Applicants have agreed to file an amendment during the notice period, 
the substance of which is reflected in this notice.
    Hearing or Notification of Hearing: An order granting the 
application will be issued unless the Commission orders a hearing. 
Interested persons may request a hearing by writing to the Commission's 
Secretary and serving applicants with a copy of the request, personally 
or by mail. Hearing requests should be received by the Commission by 
5:30 p.m. on April 13, 2009, and should be accompanied by proof of 
service on applicants, in the form of an affidavit or, for lawyers, a 
certificate of service. Hearing requests should state the nature of the 
writer's interest, the reason for the request, and the issues 
contested. Persons who wish to be notified of a hearing may request 
notification by writing to the Commission's Secretary.

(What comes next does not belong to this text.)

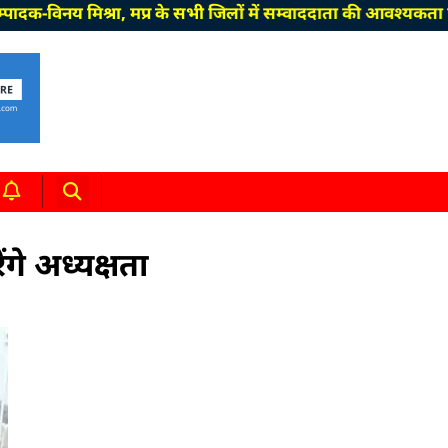
य मिश्रा, मप्र के सभी जिलों में सम्वाददाता की आवश्यकता है। हम
ंगे अध्यक्षता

ADDRESSES: Secretary, U.S. Securities and Exchange Commission, 100 F 
Street, NE., Washington, DC 20549-1090; Applicants: UBS AG and ESC GP, 
c/o UBS Investment Bank, 677 Washington Boulevard, Stamford, CT 06901; 
UBSFS, 1200 Harbor Boulevard, Weehawken, NJ 07086; UBSFA and UBSFA 
Advisers, 51 West 52nd Street, 23rd Floor, New York, NY 10019; UBS 
Global AM US, 51 West 52nd Street, 16th Floor, New York, NY 10019; UBS 
Global AM Americas, One North Wacker Drive, Chicago, IL 60606.

FOR FURTHER INFORMATION CONTACT: John Yoder, Senior Counsel, at 202-
551-6878, or Marilyn Mann, Branch Chief, at 202-551-6821 (Division of 
Investment Management, Office of Investment Company Regulation).

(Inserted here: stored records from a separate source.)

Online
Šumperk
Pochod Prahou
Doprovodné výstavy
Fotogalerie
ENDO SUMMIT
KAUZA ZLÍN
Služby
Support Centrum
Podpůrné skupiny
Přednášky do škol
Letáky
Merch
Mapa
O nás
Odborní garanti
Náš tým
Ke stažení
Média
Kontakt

SUPPLEMENTARY INFORMATION: The following is a temporary order and 
summary of the application. The complete application may be obtained 
for a fee at the Commission's Public Reference Room, 100 F Street, NE., 
Washington, DC 20549-1520 (tel. 202-551-5850).

Applicants' Representations

    1. UBS AG is a company established under the laws of Switzerland 
that directly or through its subsidiaries provides global wealth 
management, securities and retail and commercial banking services. Each 
of the Applicants is either directly or indirectly controlled by UBS 
AG. UBS AG and ESC GP provide investment advisory services to 
employees' securities companies (``ESCs''), as defined in section 
2(a)(13) of the Act, which provide investment opportunities for highly 
compensated key employees, officers, directors and current consultants 
of UBS AG and its affiliates. UBSFS, UBSFA, UBSFA Advisers and UBS 
Global AM Americas are registered as investment advisers under the 
Investment Advisers Act of 1940 (``Advisers Act'') and currently serve 
as investment advisers to registered management investment companies 
(``Funds''). UBSFS is registered as a broker-dealer under the 
Securities Exchange Act of 1934

[[Page 13277]]

(``Exchange Act'') and acts as depositor and principal underwriter to 
various registered unit investment trusts (``UITs''). UBS Global AM US 
is registered as a broker-dealer under the Exchange Act and as an 
investment adviser under the Advisers Act and serves as principal 
underwriter to various open-end Funds.
    2. On March 19, 2009, the United States District Court for the 
District of Columbia entered a judgment, which included the Injunction, 
against UBS AG (``Judgment'') in a matter brought by the Commission.\2\ 
The Commission alleged in the complaint (``Complaint'') that UBS AG 
violated section 15(a) of the Exchange Act and section 203(a) of the 
Advisers Act by acting as an unregistered broker-dealer and investment 
adviser. The Complaint alleged that UBS AG, largely through individuals 
known as client advisers, used United States jurisdictional means to 
provide cross-border brokerage and investment advisory services to 
thousands of United States clients. The Complaint further alleged that 
this cross-border business was serviced primarily from Switzerland. The 
Complaint further alleged that at all times UBS AG was aware that it 
could provide these services to United States cross-border clients only 
through an entity registered with the Commission as a broker-dealer or 
investment adviser. Without admitting or denying any of the allegations 
in the Complaint, except as to jurisdiction, UBS AG consented to the 
entry of the Injunction, the payment of disgorgement and certain 
undertakings to take various remedial actions.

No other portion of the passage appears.